Dear friends: Please enjoy this guest blog post from South Seattle-based interior designer Michele Bayle, who owns Bayle & Co. and is one of the many local contractors that can help make your house a home. Find her at michele@bayleandco.com or www.bayledesignstudio.com. Enjoy!
by Michele Bayle
You’ve got a million ideas. Your head is already spinning and a new Pinterest board entices you to keep looking, pinning and planning. With so many choices, beautiful options and creative ideas for redecorating or designing your home, it’s easy to overlook the question that supersedes any design element.
The most important question is, how do you want to feel when you enter your space for the first time?
Do you want your home to feel warm and cozy?

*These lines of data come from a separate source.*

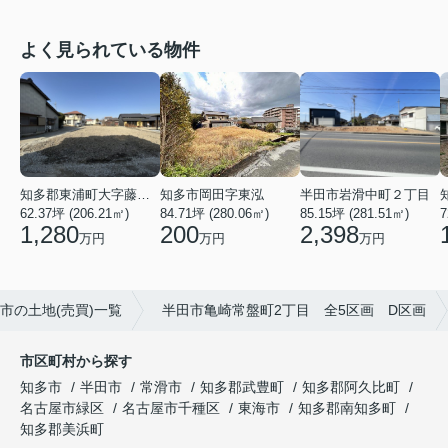
よく見られている物件
知多郡東浦町大字藤江字上廻間
知多市岡田字東泓
半田市岩滑中町２丁目
62.37坪 (206.21㎡)
84.71坪 (280.06㎡)
7
85.15坪 (281.51㎡)
1,280
200
2,398
万円
万円
万円
市の土地(売買)一覧
半田市亀崎常盤町2丁目 全5区画 D区画
市区町村から探す
知多市
半田市
常滑市
知多郡武豊町
知多郡阿久比町
名古屋市緑区
名古屋市千種区
東海市
知多郡南知多町
知多郡美浜町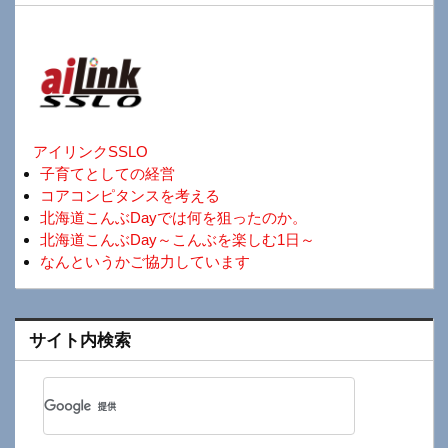
アイリンクSSLO
子育てとしての経営
コアコンピタンスを考える
北海道こんぶDayでは何を狙ったのか。
北海道こんぶDay～こんぶを楽しむ1日～
なんというかご協力しています
サイト内検索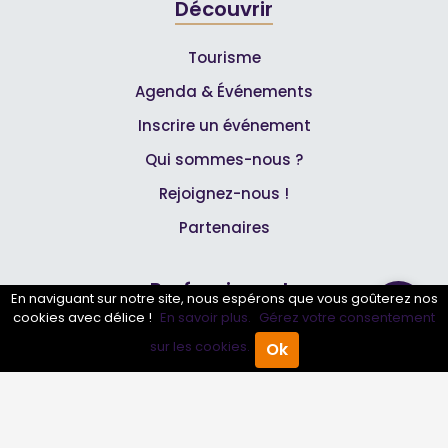
Découvrir
Tourisme
Agenda & Événements
Inscrire un événement
Qui sommes-nous ?
Rejoignez-nous !
Partenaires
Professionnels
En naviguant sur notre site, nous espérons que vous goûterez nos
cookies avec délice !
En savoir plus.
Gérez votre consentement
Annuaire pro
sur les cookies.
Ok
Accueil
Annuaire Pro
Agenda
Menu
Inscrire mon entreprise
Les Abonnements Pros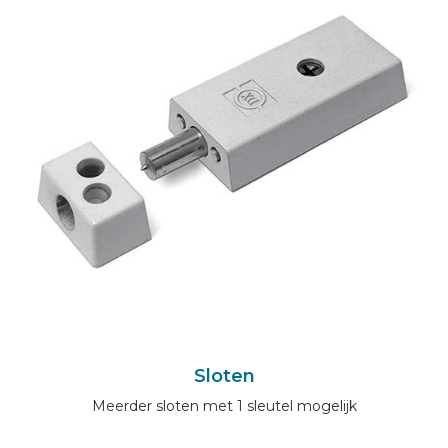
Sloten
Meerder sloten met 1 sleutel mogelijk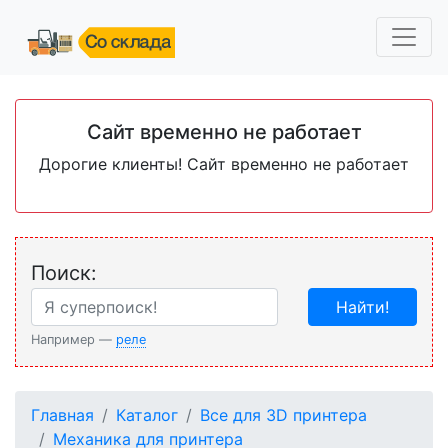
Сайт временно не работает
Дорогие клиенты! Сайт временно не работает
Поиск:
Найти!
Например —
реле
Главная
Каталог
Все для 3D принтера
Механика для принтера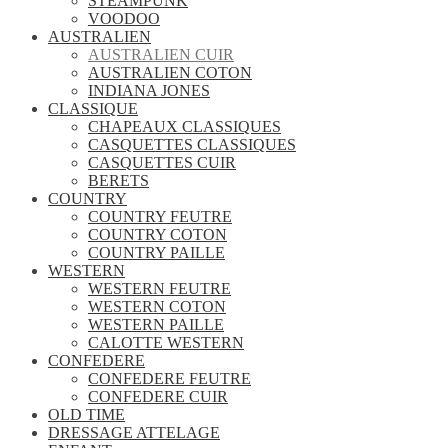
STEAMPUNK
VOODOO
AUSTRALIEN
AUSTRALIEN CUIR
AUSTRALIEN COTON
INDIANA JONES
CLASSIQUE
CHAPEAUX CLASSIQUES
CASQUETTES CLASSIQUES
CASQUETTES CUIR
BERETS
COUNTRY
COUNTRY FEUTRE
COUNTRY COTON
COUNTRY PAILLE
WESTERN
WESTERN FEUTRE
WESTERN COTON
WESTERN PAILLE
CALOTTE WESTERN
CONFEDERE
CONFEDERE FEUTRE
CONFEDERE CUIR
OLD TIME
DRESSAGE ATTELAGE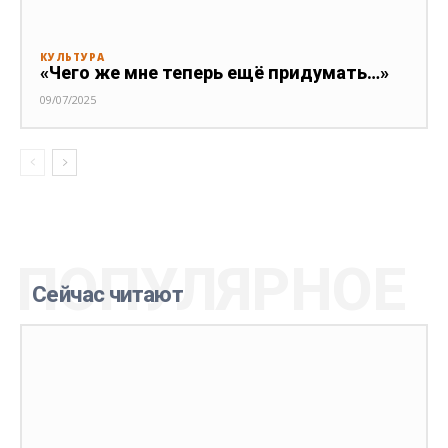
КУЛЬТУРА
«Чего же мне теперь ещё придумать…»
09/07/2025
ПОПУЛЯРНОЕ
Сейчас читают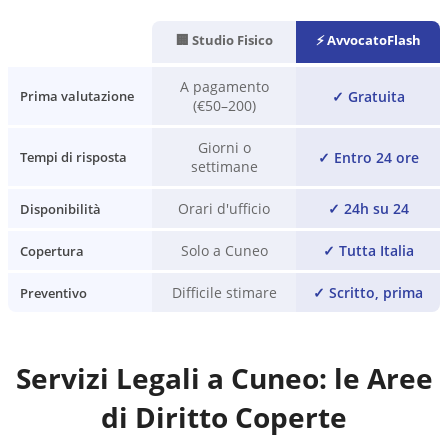
🏢 Studio Fisico
⚡ AvvocatoFlash
A pagamento
✓
Gratuita
Prima valutazione
(€50–200)
Giorni o
✓
Entro 24 ore
Tempi di risposta
settimane
Orari d'ufficio
✓
24h su 24
Disponibilità
Solo a Cuneo
✓
Tutta Italia
Copertura
Difficile stimare
✓
Scritto, prima
Preventivo
Servizi Legali a
Cuneo
: le Aree
di Diritto Coperte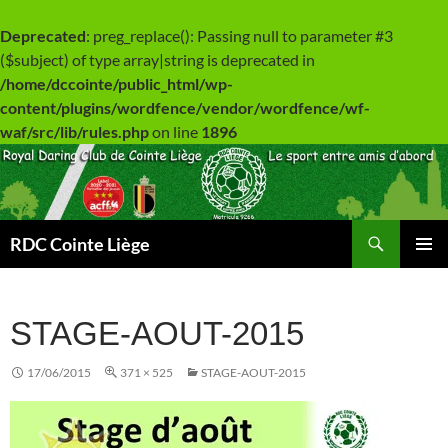
Deprecated
: preg_replace(): Passing null to parameter #3
($subject) of type array|string is deprecated in
/home/dccointe/public_html/wp-
content/plugins/wordfence/vendor/wordfence/wf-
waf/src/lib/rules.php
on line
1896
Aller
au
contenu
Recherche
RDC Cointe Liège
MENU
PRINCI
STAGE-AOUT-2015
17/06/2015
371 × 525
STAGE-AOUT-2015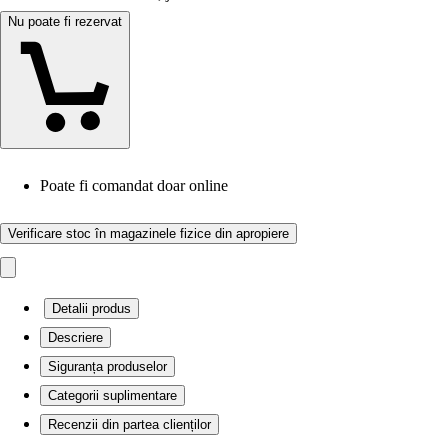
Nu poate fi rezervat
Poate fi comandat doar online
Verificare stoc în magazinele fizice din apropiere
Detalii produs
Descriere
Siguranța produselor
Categorii suplimentare
Recenzii din partea clienților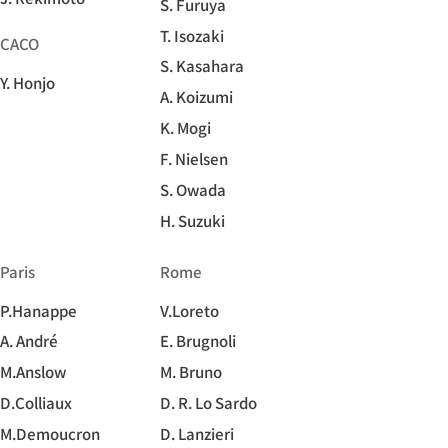
S. Furuya
T. Isozaki
CACO
S. Kasahara
Y. Honjo
A. Koizumi
K. Mogi
F. Nielsen
S. Owada
H. Suzuki
Paris
Rome
P.Hanappe
V.Loreto
A. André
E. Brugnoli
M.Anslow
M. Bruno
D.Colliaux
D. R. Lo Sardo
M.Demoucron
D. Lanzieri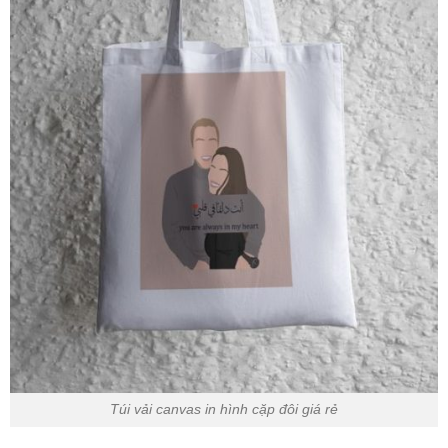
Túi vải canvas in hình cặp đôi giá rẻ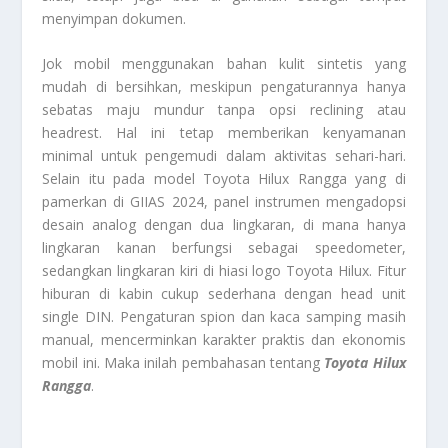
menyimpan dokumen.
Jok mobil menggunakan bahan kulit sintetis yang
mudah di bersihkan, meskipun pengaturannya hanya
sebatas maju mundur tanpa opsi reclining atau
headrest. Hal ini tetap memberikan kenyamanan
minimal untuk pengemudi dalam aktivitas sehari-hari.
Selain itu pada model Toyota Hilux Rangga yang di
pamerkan di GIIAS 2024, panel instrumen mengadopsi
desain analog dengan dua lingkaran, di mana hanya
lingkaran kanan berfungsi sebagai speedometer,
sedangkan lingkaran kiri di hiasi logo Toyota Hilux. Fitur
hiburan di kabin cukup sederhana dengan head unit
single DIN. Pengaturan spion dan kaca samping masih
manual, mencerminkan karakter praktis dan ekonomis
mobil ini. Maka inilah pembahasan tentang
Toyota Hilux
Rangga
.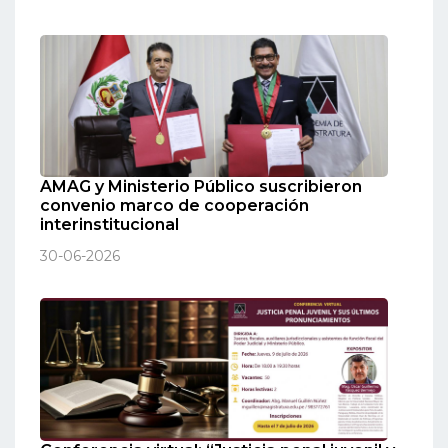
AMAG y Ministerio Público suscribieron
convenio marco de cooperación
interinstitucional
30-06-2026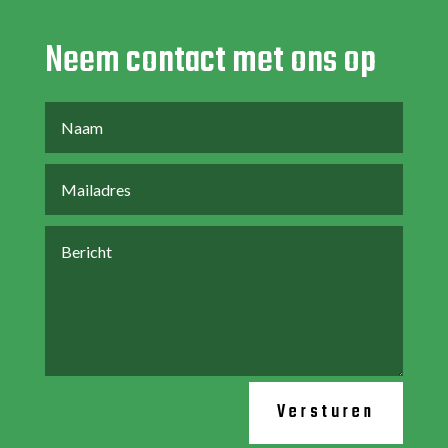
Neem contact met ons op
Versturen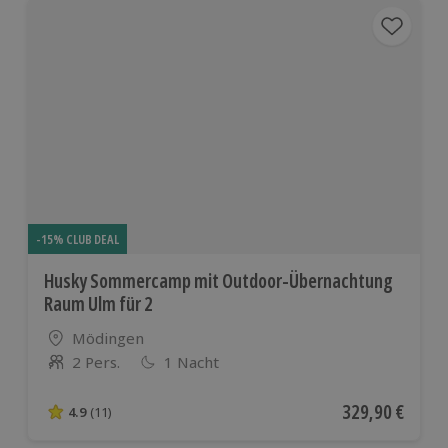
-15% CLUB DEAL
Husky Sommercamp mit Outdoor-Übernachtung
Raum Ulm für 2
Standort
Mödingen
2 Pers.
1 Nacht
Anzahl der Teilnehmer
Aktueller Preis
329,90 €
4.9
(11)
4.9 von 5 Sternen basierend auf 11 Bewertungen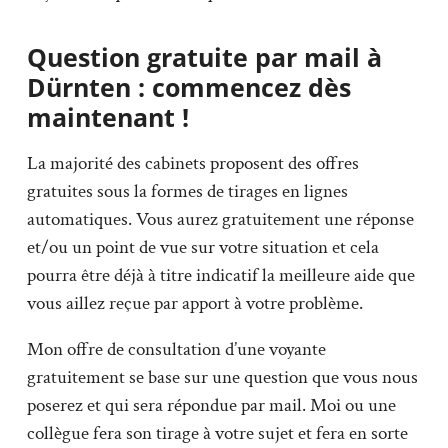
Question gratuite par mail à
Dürnten : commencez dès
maintenant !
La majorité des cabinets proposent des offres
gratuites sous la formes de tirages en lignes
automatiques. Vous aurez gratuitement une réponse
et/ou un point de vue sur votre situation et cela
pourra être déjà à titre indicatif la meilleure aide que
vous aillez reçue par apport à votre problème.
Mon offre de consultation d’une voyante
gratuitement se base sur une question que vous nous
poserez et qui sera répondue par mail. Moi ou une
collègue fera son tirage à votre sujet et fera en sorte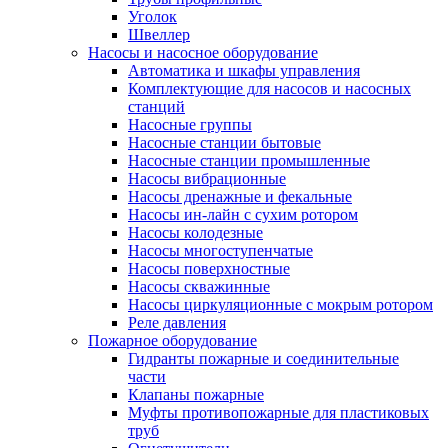
Уголок
Швеллер
Насосы и насосное оборудование
Автоматика и шкафы управления
Комплектующие для насосов и насосных
станций
Насосные группы
Насосные станции бытовые
Насосные станции промышленные
Насосы вибрационные
Насосы дренажные и фекальные
Насосы ин-лайн с сухим ротором
Насосы колодезные
Насосы многоступенчатые
Насосы поверхностные
Насосы скважинные
Насосы циркуляционные с мокрым ротором
Реле давления
Пожарное оборудование
Гидранты пожарные и соединительные
части
Клапаны пожарные
Муфты противопожарные для пластиковых
труб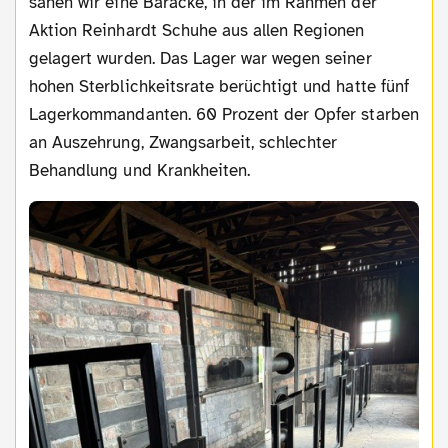
sahen wir eine Baracke, in der im Rahmen der
Aktion Reinhardt Schuhe aus allen Regionen
gelagert wurden. Das Lager war wegen seiner
hohen Sterblichkeitsrate berüchtigt und hatte fünf
Lagerkommandanten. 60 Prozent der Opfer starben
an Auszehrung, Zwangsarbeit, schlechter
Behandlung und Krankheiten.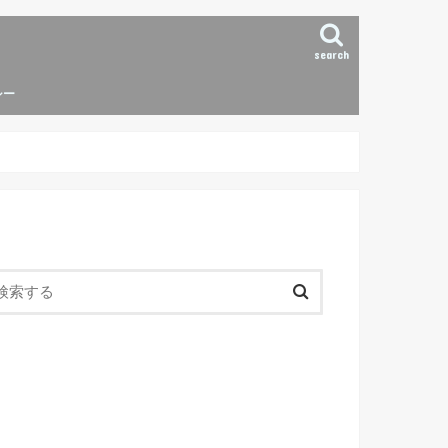
search
シー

Contemporary and clean? Full of life?
These are all different ways of designing based on color, texture, and lighting. For example, if I’m designing a kitchen and a client wants it to feel rustic, used and worn, then I know contemporary is definitely not the direction we’re going.
Being able to describe the feeling of your space helps you organize and prioritize your redecorating ideas. There’s lots of great ideas and stunning designs, but they’re not all going to suit your space, or your stuff, or more importantly reflect who you are.
Redecorating could utilize pieces that you already own, keeping only the items that make you happy.
Walk through the house and identify pieces you wouldn’t get rid of. For example, identify what furniture you would like to keep, paintings you love, even something as small as a throw blanket or a favorite pattern on a pillow. These are elements I would design around. In addition the item doesn’t have to go back into the same room you originally had it in. I love to move pieces to different rooms to give both the item and the room a fresh new look. You can do the same thing, after you determine which pieces make you happy and contribute to the overall feel you were going for.
While you’re compiling design ideas, pause occasionally to process how you’re feeling about a specific image, color or piece of furniture you’re looking at. Does the sofa make you smile and think of cuddling up in front of the fire on a chilly evening, or do you get anxious at the thought of having a white couch? Does a bedroom design conjure up images of being at a spa, or do the straight clean lines make your pulse race and put you in work mode?
The only perfect style, or right style, is the one you pick, and you don’t have to worry about naming it. Just know what makes your heart go pitter-patter and I can help you take care of the rest.